# Travelling Salesman Problem

The **Travelling Salesman Problem** is a problem that seeks to find the shortest way of getting through a network, starting from any point, visiting every other point, in the shortest time. It is commonly modelled as a network of arcs and nodes.

It is a common example of an algorithm that has to be solved heuristically; while it is possible to solve it with brute force, by trying every single route and finding the shortest, this is impractical, since the number of routes increases factorially; while a 3-node network has only 6 routes, a 10-node one has 3,628,800.

## Example letting simulated evolution find a good solution

The salesman should visit a number of towns, one at a time, and wants to know in what order they should be visited in order to make the tour as short as possible.

Suppose that the number of towns is = 60. For a random search process, this is like having a deck of cards numbered 1, 2, 3, ... 59, 60 where the number of permutations is of the same order of magnitude as the total number of atoms in the universe. If the hometown is not counted the number of possible tours becomes 60*59*58*...*4*3 (about 10 raised to 80, 10^80, 1. e. a 1 followed by 80 zeros).

Suppose that the salesman does not have a map showing the location of the towns, but only a deck of numbered cards, which he may permute, put in a card reader - like in the childhood of computers - and let the computer calculate the length of the tour. The probability to find the shortest tour by random permutation is about one in 10^80 so, it will never happen. So, should he give up?

No, by no means, evolution may be of great help to him; at least if it could be simulated on his computer. The natural evolution uses an inversion operator, which - in principle - is tailored for finding good solutions to the problem. A part of the card deck - chosen at random - is taken out, turned in opposite direction and put back in the deck again like in the figure below with 6 towns. The hometown (nr 1) is not counted.

If this inversion takes place where the tour happens to have a loop, then the loop is opened and the salesman is guaranteed a shorter tour. The probability that this will happen is greater than 1/(60*60) for any loop if we have 60 towns, so, in a population with one million card decks it might happen 1000000/3600 = 277 times that a loop will disappear.

This has been simulated with a population of 180 card decks, from which 60 decks are selected in every generation (using MATLAB, the language of technical computing). The figure below shows a random tour at start

After about 1500 generations a tour with no loops has been found and the length of the random tour at start has been reduced to 1/5 of the original tour. The human eye can see that some improvements can be made, but probably the random search has found a tour, which is not much longer than the shortest possible. See figure below.

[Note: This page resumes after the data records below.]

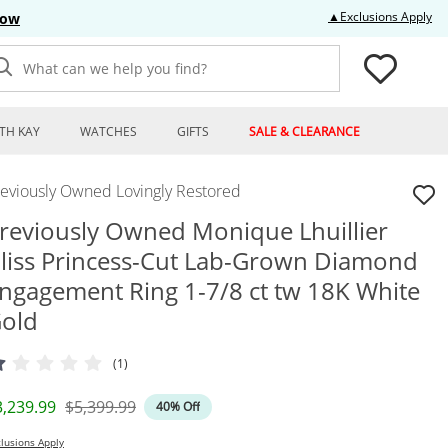
Thi
▲Exclusions Apply
Now
What can we help you find?
TH KAY
WATCHES
GIFTS
SALE & CLEARANCE
reviously Owned Lovingly Restored
reviously Owned Monique Lhuillier
liss Princess-Cut Lab-Grown Diamond
ngagement Ring 1-7/8 ct tw 18K White
old
(1)
iscounted Price
Original Price
3,239.99
$5,399.99
40% Off
lusions Apply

In a special case when all towns are equidistantly placed along a circle, the optimal solution is found when all loops have been removed. This means that this simple random search is able to find one optimal tour out of as many as 10^80. This random process is also similar to evolution in the sense that it uses random variation and selection in cyclic repetition. This also means that the cyclic repetition of random variation and selection of individuals is a very important principle for creating a huge amount of information. See Goldberg, 1989.

## References

- Goldberg, D. E. Genetic Algorithms in Search Optimization & Machine Learning. Addison-Wesley, New York, 1989.